The study of 1000 parents conducted by the sleep scientists of the Silentnight bed company has revealed some interesting results. According to them, most parents have less than four hours of sleep after the child is born as they have to get up countless times to feed, change diapers or comfort the baby.
This ‘sleep debt’ leads to constant tiredness, fatigue, mood swings and irritability with couples arguing several times a week. For some this may have drastic effects of the couple’s chronic tiredness leading to serious rows and marriage break downs.
The survey found that while adults need at least five hours of uninterrupted sleep everyday to rest and properly concentrate, two thirds of parents of newborn only slept 4 hours or less every night and of these,12 percent slept for less than 2 hours.
Experts believe that in a period of two years adults should sleep for at least 3,650 hours to rest properly but new parents can sleep only 2,738 hours leaving 912 hours or about 6 months of exhaustive sleepless nights.
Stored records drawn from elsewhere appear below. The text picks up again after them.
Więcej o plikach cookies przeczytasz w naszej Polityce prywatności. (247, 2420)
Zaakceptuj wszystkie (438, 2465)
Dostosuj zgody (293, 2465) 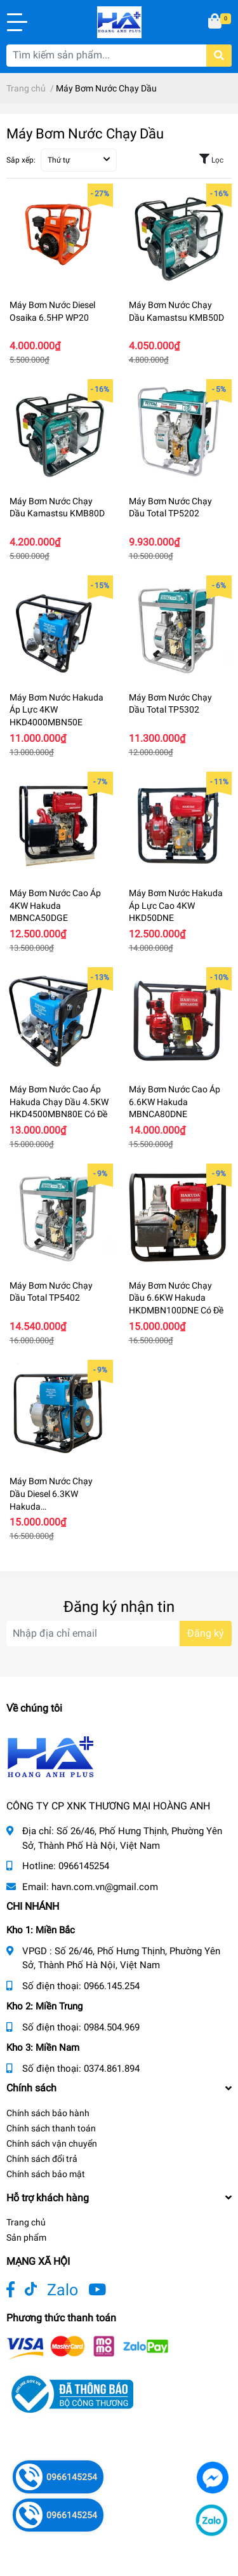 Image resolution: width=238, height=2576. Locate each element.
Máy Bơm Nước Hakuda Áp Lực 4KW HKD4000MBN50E (56, 709)
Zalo (62, 2290)
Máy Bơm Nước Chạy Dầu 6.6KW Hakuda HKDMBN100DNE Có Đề (176, 1297)
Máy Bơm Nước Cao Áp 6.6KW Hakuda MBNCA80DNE (174, 1101)
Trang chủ (26, 2222)
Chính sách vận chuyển (51, 2143)
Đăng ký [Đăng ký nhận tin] (205, 1633)
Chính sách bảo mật (45, 2174)
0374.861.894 (112, 2068)
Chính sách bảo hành (47, 2113)
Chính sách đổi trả (41, 2159)
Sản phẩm (26, 2237)
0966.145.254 (112, 1986)
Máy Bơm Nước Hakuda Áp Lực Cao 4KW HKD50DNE (176, 905)
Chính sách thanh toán (51, 2128)
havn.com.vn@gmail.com (104, 1887)
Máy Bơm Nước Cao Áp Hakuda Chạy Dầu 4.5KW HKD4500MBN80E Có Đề (59, 1101)
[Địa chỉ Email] (119, 1633)
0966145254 (83, 1866)
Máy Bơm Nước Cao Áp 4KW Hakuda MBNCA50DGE (55, 905)
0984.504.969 (112, 2027) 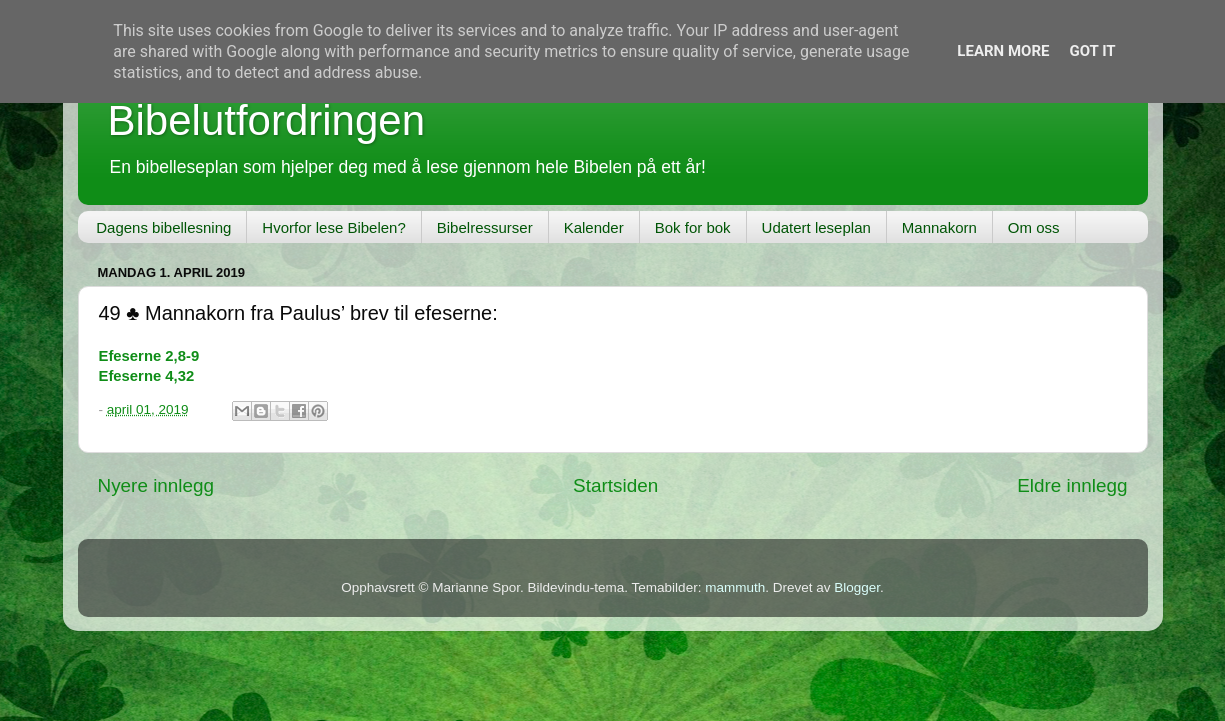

One third of the parents surveyed agreed that they argued at least five times a week, one fourth of the mothers said they suffered from mood swings and depression and fifth of them said they were irritated by their partners behaviour simply because they were tired.
Says Iftikhar Mirza, the sleep scientist,
‘It is hugely important for adults to get at least the minimum recommended hours of basal sleep per night. Otherwise they become irritable, perform badly in the workplace and their alertness is seriously hampered.’
He warns that the sleepless doesn’t only hamper relations; it may lead to serious accidents at home or outside.
‘What parents don’t realise is that it’s the lack of basal sleep that is the problem. Lack of sleep and becoming parents goes hand in hand, but parents can help themselves by trying to get their babies into a routine as early as possible.’
‘They should make sure they eat healthily to boost their immune systems and take regular, gentle exercise to release endorphins, which should lower the risk of mood swings.’